◆ **Exercise requirements**
These records contain pictures, which must be left out; copy exactly the lines from the one with "replacing locks or" up to and including the one with "ChatGPT image generation".

◆ **Page images and extracted text**
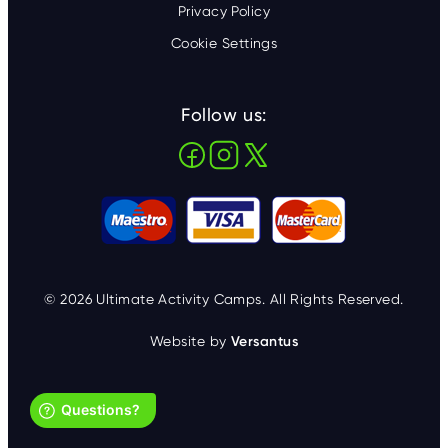
Privacy Policy
Cookie Settings
Follow us:
© 2026 Ultimate Activity Camps. All Rights Reserved.
Website by
Versantus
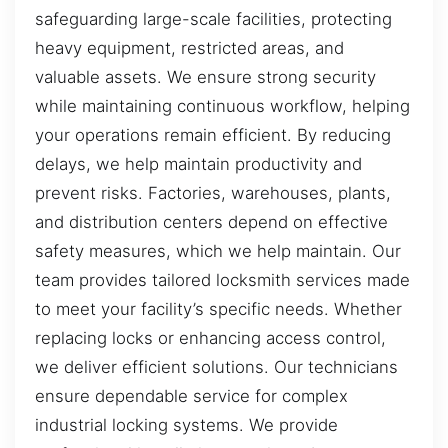
safeguarding large-scale facilities, protecting
heavy equipment, restricted areas, and
valuable assets. We ensure strong security
while maintaining continuous workflow, helping
your operations remain efficient. By reducing
delays, we help maintain productivity and
prevent risks. Factories, warehouses, plants,
and distribution centers depend on effective
safety measures, which we help maintain. Our
team provides tailored locksmith services made
to meet your facility’s specific needs. Whether
replacing locks or enhancing access control,
we deliver efficient solutions. Our technicians
ensure dependable service for complex
industrial locking systems. We provide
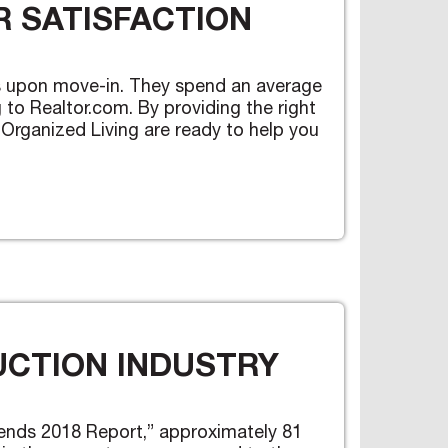
 SATISFACTION
mes upon move-in. They spend an average
to Realtor.com. By providing the right
 Organized Living are ready to help you
UCTION INDUSTRY
ends 2018 Report,” approximately 81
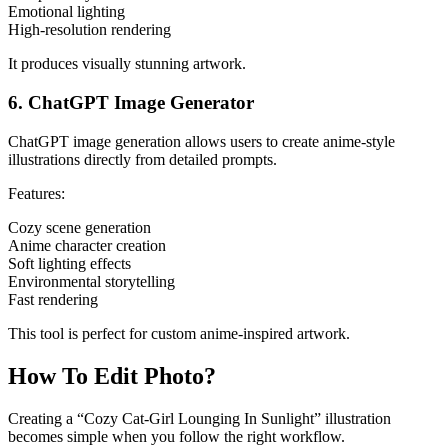
Emotional lighting
High-resolution rendering
It produces visually stunning artwork.
6. ChatGPT Image Generator
ChatGPT image generation allows users to create anime-style
illustrations directly from detailed prompts.
Features:
Cozy scene generation
Anime character creation
Soft lighting effects
Environmental storytelling
Fast rendering
This tool is perfect for custom anime-inspired artwork.
How To Edit Photo?
Creating a “Cozy Cat-Girl Lounging In Sunlight” illustration
becomes simple when you follow the right workflow.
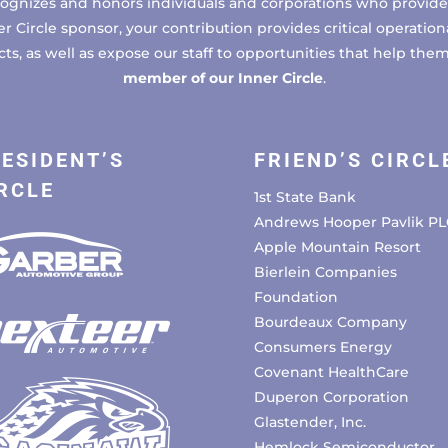
cognizes and honors individuals and corporations who provide 
ircle sponsor, your contribution provides critical operational
, as well as expose our staff to opportunities that help the
member of our Inner Circle
.
ESIDENT’S
FRIEND’S CIRCL
RCLE
1st State Bank
Andrews Hooper Pavlik PL
Apple Mountain Resort
Bierlein Companies
Foundation
Bourdeaux Company
Consumers Energy
Covenant HealthCare
Duperon Corporation
Glastender, Inc.
Hemlock Semiconductor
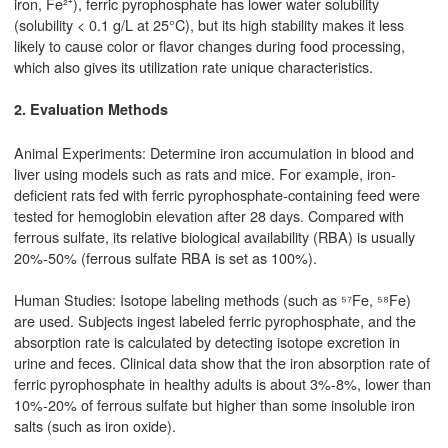
iron, Fe²⁺), ferric pyrophosphate has lower water solubility
(solubility < 0.1 g/L at 25°C), but its high stability makes it less
likely to cause color or flavor changes during food processing,
which also gives its utilization rate unique characteristics.
2. Evaluation Methods
Animal Experiments: Determine iron accumulation in blood and
liver using models such as rats and mice. For example, iron-
deficient rats fed with ferric pyrophosphate-containing feed were
tested for hemoglobin elevation after 28 days. Compared with
ferrous sulfate, its relative biological availability (RBA) is usually
20%-50% (ferrous sulfate RBA is set as 100%).
Human Studies: Isotope labeling methods (such as ⁵⁷Fe, ⁵⁸Fe)
are used. Subjects ingest labeled ferric pyrophosphate, and the
absorption rate is calculated by detecting isotope excretion in
urine and feces. Clinical data show that the iron absorption rate of
ferric pyrophosphate in healthy adults is about 3%-8%, lower than
10%-20% of ferrous sulfate but higher than some insoluble iron
salts (such as iron oxide).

◆ **Written solution**
replacing locks or enhancing access control,
we deliver efficient solutions. Our technicians
ensure dependable service for complex
industrial locking systems. We provide
 SATISFACTION
mes upon move-in. They spend an average
to Realtor.com. By providing the right
 Organized Living are ready to help you
UCTION INDUSTRY
ends 2018 Report,” approximately 81
Emotional lighting
High-resolution rendering
It produces visually stunning artwork.
6. ChatGPT Image Generator
ChatGPT image generation allows users to create anime-style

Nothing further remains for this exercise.